What you need to do: Scan the data beneath this task and copy each line that includes "suelas".

(The records begins)

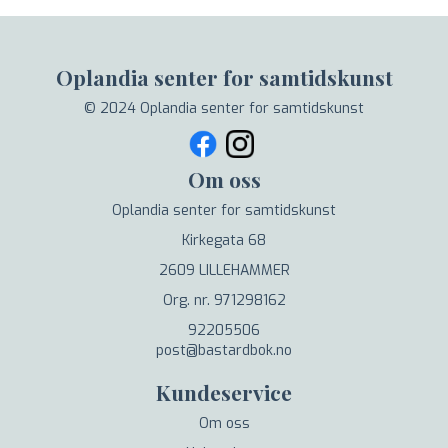
Oplandia senter for samtidskunst
© 2024 Oplandia senter for samtidskunst
Om oss
Oplandia senter for samtidskunst
Kirkegata 68
2609 LILLEHAMMER
Org. nr. 971298162
92205506
post@bastardbok.no
Kundeservice
Om oss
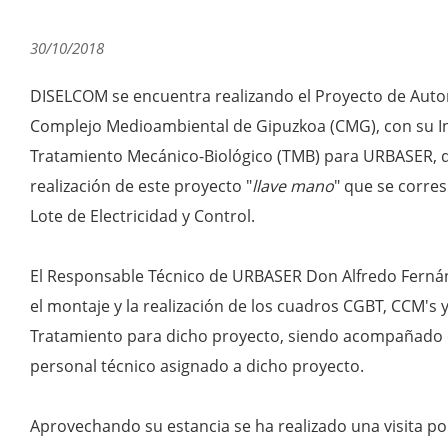
30/10/2018
DISELCOM se encuentra realizando el Proyecto de Automa
Complejo Medioambiental de Gipuzkoa (CMG), con su In
Tratamiento Mecánico-Biológico (TMB) para URBASER, 
realización de este proyecto "
llave mano
" que se corre
Lote de Electricidad y Control.
El Responsable Técnico de URBASER Don Alfredo Fernán
el montaje y la realización de los cuadros CGBT, CCM's 
Tratamiento para dicho proyecto, siendo acompañado
personal técnico asignado a dicho proyecto.
Aprovechando su estancia se ha realizado una visita por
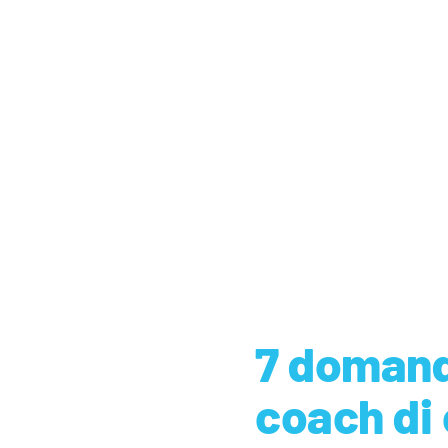
7 domande
coach di 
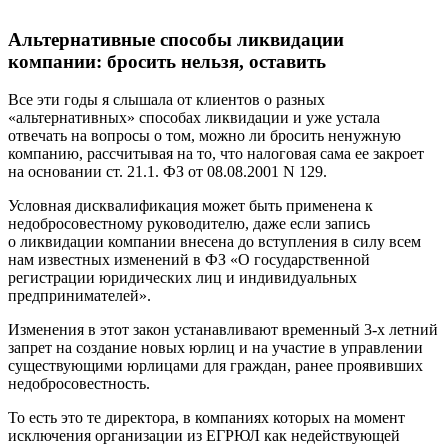
Альтернативные способы ликвидации
компании: бросить нельзя, оставить
Все эти годы я слышала от клиентов о разных
«альтернативных» способах ликвидации и уже устала
отвечать на вопросы о том, можно ли бросить ненужную
компанию, рассчитывая на то, что налоговая сама ее закроет
на основании ст. 21.1. ФЗ от 08.08.2001 N 129.
Условная дисквалификация может быть применена к
недобросовестному руководителю, даже если запись
о ликвидации компании внесена до вступления в силу всем
нам известных изменений в ФЗ «О государственной
регистрации юридических лиц и индивидуальных
предпринимателей».
Изменения в этот закон устанавливают временный 3-х летний
запрет на создание новых юрлиц и на участие в управлении
существующими юрлицами для граждан, ранее проявивших
недобросовестность.
То есть это те директора, в компаниях которых на момент
исключения организации из ЕГРЮЛ как недействующей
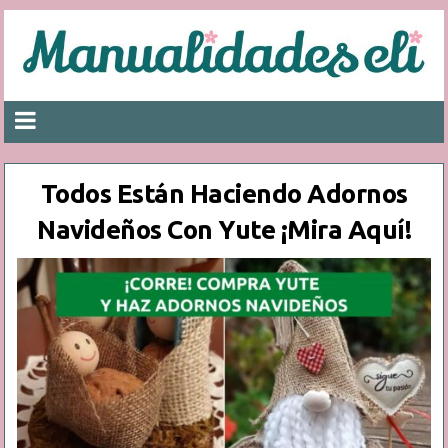
Todos Están Haciendo Adornos
Navideños Con Yute ¡Mira Aquí!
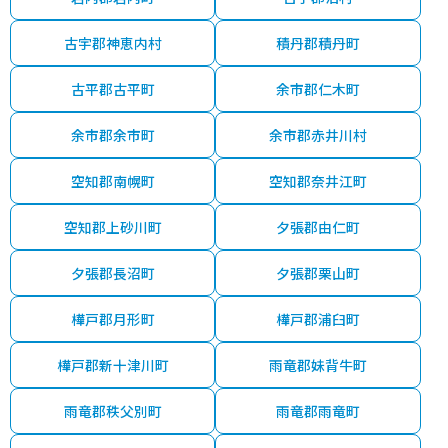
古宇郡神恵内村
積丹郡積丹町
古平郡古平町
余市郡仁木町
余市郡余市町
余市郡赤井川村
空知郡南幌町
空知郡奈井江町
空知郡上砂川町
夕張郡由仁町
夕張郡長沼町
夕張郡栗山町
樺戸郡月形町
樺戸郡浦臼町
樺戸郡新十津川町
雨竜郡妹背牛町
雨竜郡秩父別町
雨竜郡雨竜町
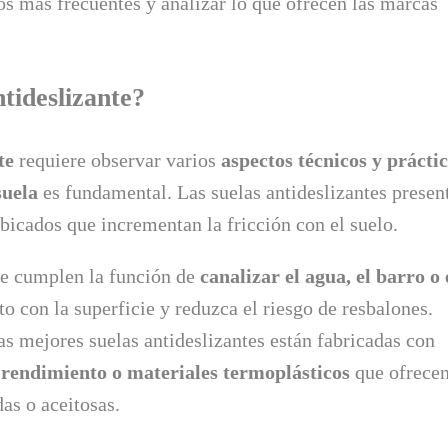
os más frecuentes y analizar lo que ofrecen las marcas
tideslizante?
te
requiere observar varios
aspectos técnicos y prácti
suela
es fundamental. Las suelas antideslizantes presen
bicados que incrementan la fricción con el suelo.
ue cumplen la función de
canalizar el agua, el barro o 
o con la superficie y reduzca el riesgo de resbalones.
as mejores suelas antideslizantes están fabricadas con
 rendimiento o materiales termoplásticos
que ofrece
as o aceitosas.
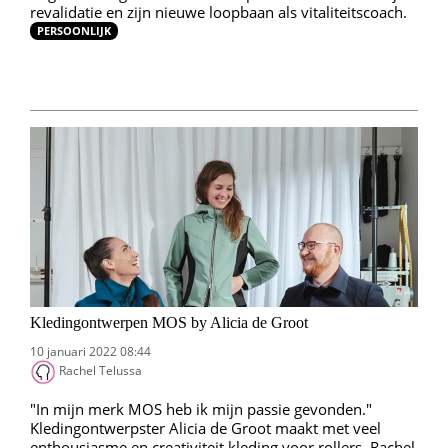
revalidatie en zijn nieuwe loopbaan als vitaliteitscoach.
PERSOONLIJK
Kledingontwerpen MOS by Alicia de Groot
10 januari 2022 08:44
Rachel Telussa
"In mijn merk MOS heb ik mijn passie gevonden."
Kledingontwerpster Alicia de Groot maakt met veel
enthousiasme en creativiteit kleding voor rollers. Rachel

(The records ends)

Output for this task:
es fundamental. Las suelas antideslizantes presen
as mejores suelas antideslizantes están fabricadas con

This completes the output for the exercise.